Simplifying $2\cos(t)\cos(2t)-\sin(t)\sin(2t)$ How do I simplify $2\cos(t)\cos(2t)-\sin(t)\sin(2t)$? I know this should be possible, but I don't know how.
I have tried the $\cos(t)\cos(u)-\sin(t)\sin(u)=\cos(t+u)$, but I don't know what to do with the $2$ in front of $\cos(t)$.

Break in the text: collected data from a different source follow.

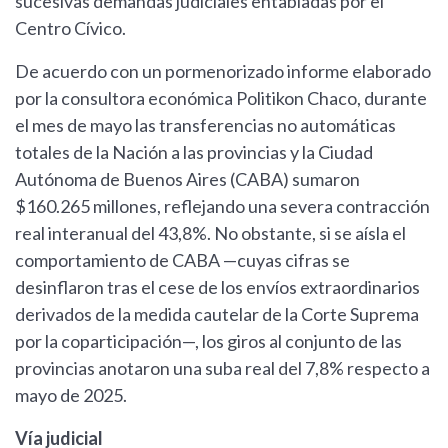
sucesivas demandas judiciales entabladas por el
Centro Cívico.
De acuerdo con un pormenorizado informe elaborado
por la consultora económica Politikon Chaco, durante
el mes de mayo las transferencias no automáticas
totales de la Nación a las provincias y la Ciudad
Autónoma de Buenos Aires (CABA) sumaron
$160.265 millones, reflejando una severa contracción
real interanual del 43,8%. No obstante, si se aísla el
comportamiento de CABA —cuyas cifras se
desinflaron tras el cese de los envíos extraordinarios
derivados de la medida cautelar de la Corte Suprema
por la coparticipación—, los giros al conjunto de las
provincias anotaron una suba real del 7,8% respecto a
mayo de 2025.
Vía judicial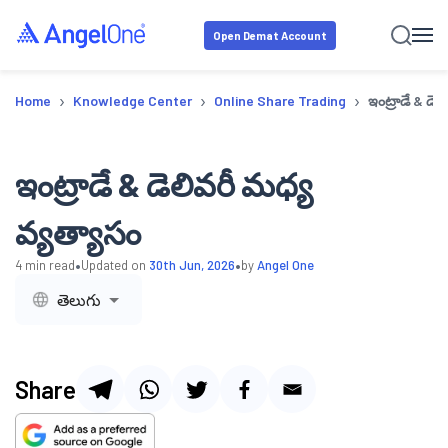
Open Demat Account
›
›
›
Home
Knowledge Center
Online Share Trading
ఇంట్రాడే & డెల
ఇంట్రాడే & డెలివరీ మధ్య
వ్యత్యాసం
•
•
4
min read
Updated on
30th Jun, 2026
by
Angel One
తెలుగు
Share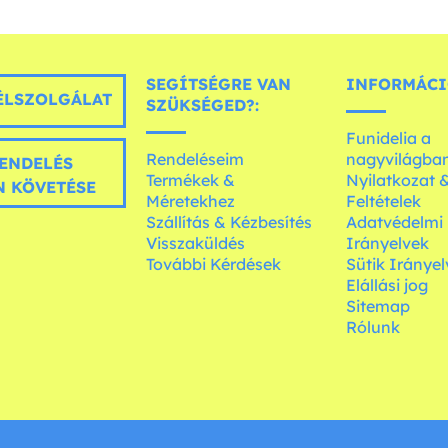
SEGÍTSÉGRE VAN
INFORMÁCI
LSZOLGÁLAT
SZÜKSÉGED?:
Funidelia a
Rendeléseim
nagyvilágba
ENDELÉS
Termékek &
Nyilatkozat 
 KÖVETÉSE
Méretekhez
Feltételek
Szállítás & Kézbesítés
Adatvédelmi
Visszaküldés
Irányelvek
További Kérdések
Sütik Irányel
Elállási jog
Sitemap
Rólunk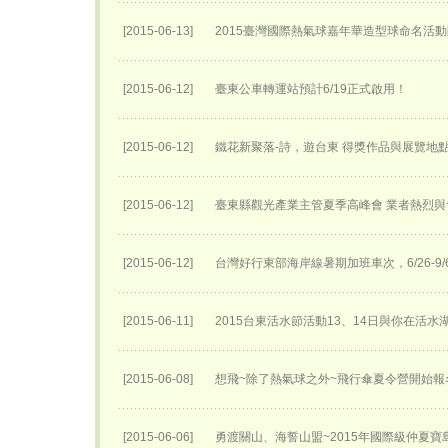
[2015-06-13]
2015臺灣國際熱氣球嘉年華​造型球命名活動
[2015-06-12]
臺東公車轉運站預計6/19正式啟用！
[2015-06-12]
鐵花新聚落-詩，遊台東 得獎作品與展覽地
[2015-06-12]
臺東縣觀光產業主管夏季高峰會 業者熱烈與
[2015-06-12]
台灣好行東部海岸線暑期加班車次，6/26-9
[2015-06-11]
2015台東活水節活動13、14日與你在活
[2015-06-08]
想飛~除了熱氣球之外~飛行傘夏令營開始報名
[2015-06-06]
勇渡關山、海誓山盟~2015年國際級仲夏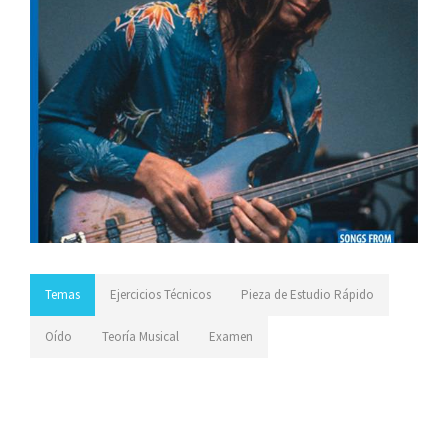
Temas
Ejercicios Técnicos
Pieza de Estudio Rápido
Oído
Teoría Musical
Examen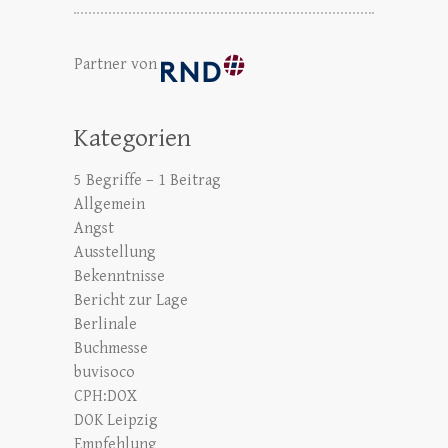
Partner von
Kategorien
5 Begriffe – 1 Beitrag
Allgemein
Angst
Ausstellung
Bekenntnisse
Bericht zur Lage
Berlinale
Buchmesse
buvisoco
CPH:DOX
DOK Leipzig
Empfehlung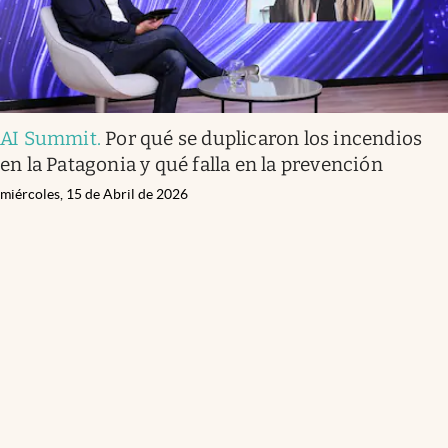
AI Summit
.
Por qué se duplicaron los incendios
en la Patagonia y qué falla en la prevención
miércoles, 15 de Abril de 2026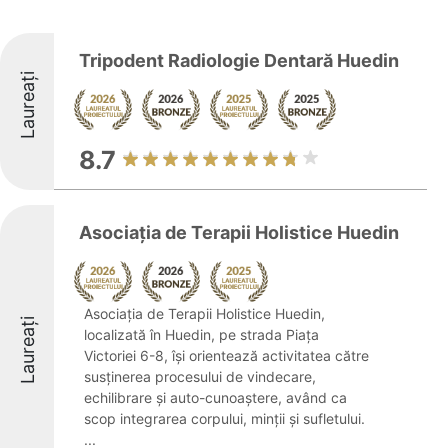
Tripodent Radiologie Dentară Huedin
Laureați
8.7
Asociația de Terapii Holistice Huedin
Asociația de Terapii Holistice Huedin,
Laureați
localizată în Huedin, pe strada Piața
Victoriei 6-8, își orientează activitatea către
susținerea procesului de vindecare,
echilibrare și auto-cunoaștere, având ca
scop integrarea corpului, minții și sufletului.
...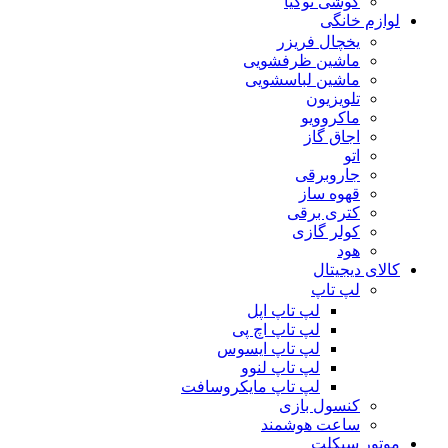
گوشی نوکیا
لوازم خانگی
یخچال فریزر
ماشین ظرفشویی
ماشین لباسشویی
تلویزیون
ماکروویو
اجاق گاز
اتو
جاروبرقی
قهوه ساز
کتری برقی
کولر گازی
هود
کالای دیجیتال
لپ تاپ
لپ تاپ اپل
لپ تاپ اچ پی
لپ تاپ ایسوس
لپ تاپ لنوو
لپ تاپ مایکروسافت
کنسول بازی
ساعت هوشمند
موتور سیکلت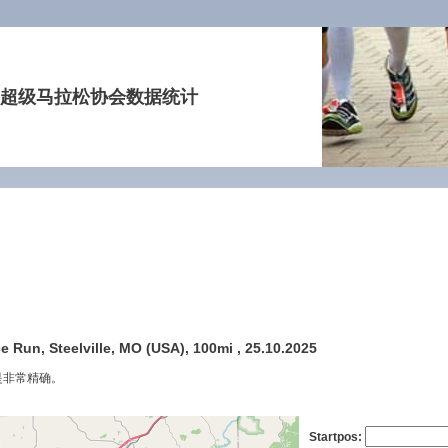
超级马拉松协会数据统计
e Run, Steelville, MO (USA), 100mi , 25.10.2025
是非常精确。
Startpos: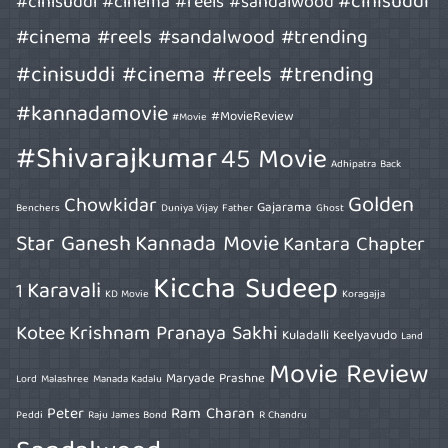
#cinisuddi
#cinisuddi #cinema #reels #sandalwood
#cinema #reels #sandalwood #trending
#cinisuddi #cinema #reels #trending
#kannadamovie
#MovieReview
#Movie
#Shivarajkumar
45 Movie
Adhipatra
Back
Golden
Chowkidar
Gajarama
Benchers
Duniya Vijay
Father
Ghost
Star Ganesh
Kannada Movie
Kantara Chapter
Kiccha Sudeep
Karavali
1
KD Movie
Koragajja
Kotee
Krishnam Pranaya Sakhi
Kuladalli Keelyavudo
Land
Movie Review
Maryade Prashne
Lord
Malashree
Manada Kadalu
Peter
Ram Charan
Peddi
Raju James Bond
R Chandru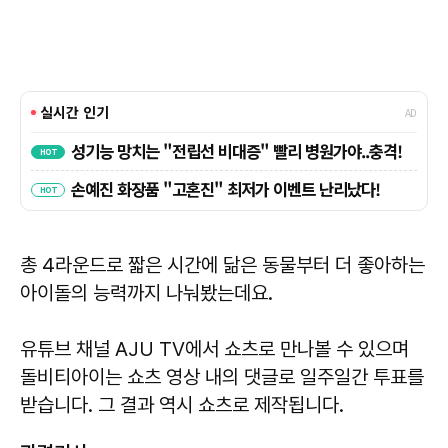
총 4라운드로 짧은 시간에 닮은 동물부터 더 좋아하는
아이돌의 능력까지 나눠봤는데요.
유튜브 채널 AJU TV에서 쇼츠로 만나볼 수 있으며
돌비티아이는 쇼츠 영상 내의 댓글로 일주일간 투표를
받습니다. 그 결과 역시 쇼츠로 제작됩니다.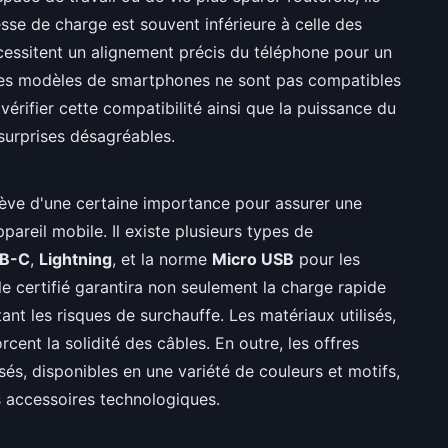
tesse de charge est souvent inférieure à celle des
 nécessitent un alignement précis du téléphone pour un
 les modèles de smartphones ne sont pas compatibles
 vérifier cette compatibilité ainsi que la puissance du
 surprises désagréables.
ève d'une certaine importance pour assurer une
pareil mobile. Il existe plusieurs types de
B-C
,
Lightning
, et la norme
Micro USB
pour les
le certifié garantira non seulement la charge rapide
tant les risques de surchauffe. Les matériaux utilisés,
cent la solidité des câbles. En outre, les offres
sés, disponibles en une variété de couleurs et motifs,
 accessoires technologiques.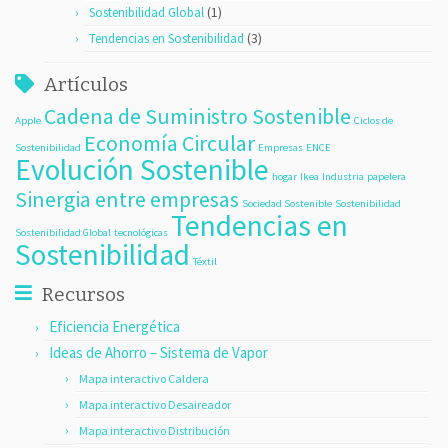
(1)
Sostenibilidad Global
(3)
Tendencias en Sostenibilidad
Artículos
Cadena de Suministro Sostenible
Apple
Ciclos de
Economía Circular
Sostenibilidad
Empresas
ENCE
Evolución Sostenible
hogar
Ikea
Industria
papelera
Sinergia entre empresas
Sociedad Sostenible
Sostenibilidad
Tendencias en
Sostenibilidad Global
tecnológicas
Sostenibilidad
Téxtil
Recursos
Eficiencia Energética
Ideas de Ahorro – Sistema de Vapor
Mapa interactivo Caldera
Mapa interactivo Desaireador
Mapa interactivo Distribución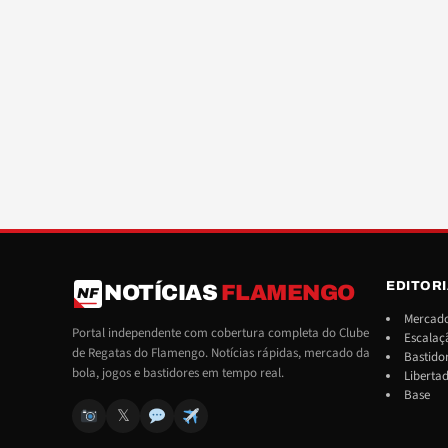
EDITOR
NOTÍCIAS
FLAMENGO
NF
Mercado
Portal independente com cobertura completa do Clube
Escalaç
de Regatas do Flamengo. Notícias rápidas, mercado da
Bastido
bola, jogos e bastidores em tempo real.
Liberta
Base
𝕏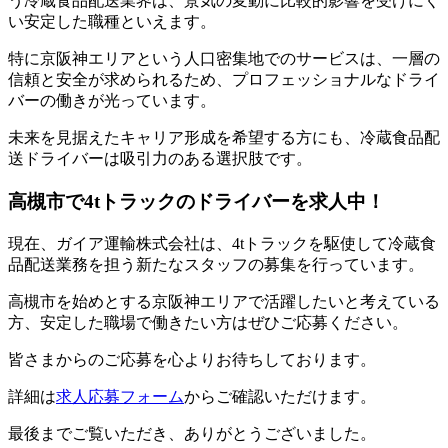
う冷蔵食品配送業界は、景気の変動に比較的影響を受けにく
い安定した職種といえます。
特に京阪神エリアという人口密集地でのサービスは、一層の
信頼と安全が求められるため、プロフェッショナルなドライ
バーの働きが光っています。
未来を見据えたキャリア形成を希望する方にも、冷蔵食品配
送ドライバーは吸引力のある選択肢です。
高槻市で4tトラックのドライバーを求人中！
現在、ガイア運輸株式会社は、4tトラックを駆使して冷蔵食
品配送業務を担う新たなスタッフの募集を行っています。
高槻市を始めとする京阪神エリアで活躍したいと考えている
方、安定した職場で働きたい方はぜひご応募ください。
皆さまからのご応募を心よりお待ちしております。
詳細は
求人応募フォーム
からご確認いただけます。
最後までご覧いただき、ありがとうございました。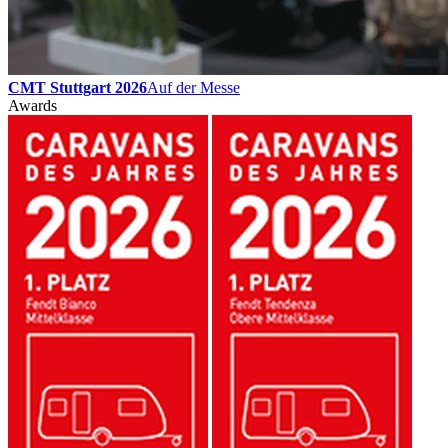
CMT Stuttgart 2026
Auf der Messe
Awards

 A: $$2\cos(t)\cos(2t)-\sin(t)\sin(2t)=\frac{\cos(t)+3\cos(3t)}{2}$$

Proof:
$$2\cos(t)\cos(2t)-\sin(t)\sin(2t)=\frac{\cos(t)+3\cos(3t)}{2}\Longleftrightarrow$$
$$2\left(2\cos(t)\cos(2t)-\sin(t)\sin(2t)\right)=\cos(t)+3\cos(3t)\Longleftrightarrow$$
$$2\left(\cos(-t)+\cos(3t)-\sin(t)\sin(2t)\right)=\cos(t)+3\cos(3t)\Longleftrightarrow$$
$$2\left(\cos(t)+\cos(3t)-\sin(t)\sin(2t)\right)=\cos(t)+3\cos(3t)\Longleftrightarrow$$
$$2\left(\cos(t)+\cos(3t)+\frac{\cos(3t)-\cos(-t)}{2}\right)=\cos(t)+3\cos(3t)\Longleftrightarrow$$
$$2\left(\cos(t)+\cos(3t)+\frac{\cos(3t)-\cos(t)}{2}\right)=\cos(t)+3\cos(3t)\Longleftrightarrow$$
$$2\left(\cos(t)+\cos(3t)+\frac{\cos(3t)}{2}-\frac{\cos(t)}{2}\right)=\cos(t)+3\cos(3t)\Longleftrightarrow$$
$$2\left(\frac{\cos(t)}{2}+\frac{3}{2}\cos(3t)\right)=\cos(t)+3\cos(3t)\Longleftrightarrow$$
$$\cos(t)+3\cos(3t)=\cos(t)+3\cos(3t)$$
A: It depends how you classify simpler. One possibility is:
$$2\cos t\cos 2t-\sin t\sin 2t=\frac{3}{2}\cos t\cos 2t-\frac{3}{2}\sin t\sin 2t+\frac{1}{2}\cos t\cos 2t+\frac{1}{2}\sin t\sin 2t$$
$$=\frac{1}{2}\big(3(\cos t\cos2t-\sin t\sin 2t)+(\cos t\cos 2t+\sin t\sin 2t)\big)$$
$$=\frac{1}{2}\left(3\cos 3t+\cos t\right)$$
This does make use of the formula you were referencing.
A: You said it yourself, but were confused what to do with the 2:
$$2\cos{(t)}\cos{(2t)}=\cos{(t)}\cos{(2t)}+\cos{(t)}\cos{(2t)}$$
So then your expression becomes
$$\cos{(t)}\cos{(2t)}+\left[\cos{(t)}\cos{(2t)}-\sin{(t)}\sin{(2t)}\right]$$
Now simplify the bracketed expression to $\cos{(3t)}$ by your identity and you have
$$2\cos{(t)}\cos{(2t)}-\sin{(t)}\sin{(2t)}=\cos{(t)}\cos{(2t)}+\cos{(3t)}$$
A: Just have a bit of patience:
\begin{align}
2\cos t\cos2t-\sin t\sin2t
&=2\cos t(2\cos^2t-1)-2\sin^2t\cos t\\
&=2\cos t(2\cos^2t-1)-2\cos t(1-\cos^2t)\\
&=2\cos t(2\cos^2t-1-1+\cos^2t)\\
&=2\cos t(3\cos^2t-2)
\end{align}
If you had a plus, instead of minus, it would be
$$
2\cos t\cos2t+\sin t\sin2t=2\cos^3t
$$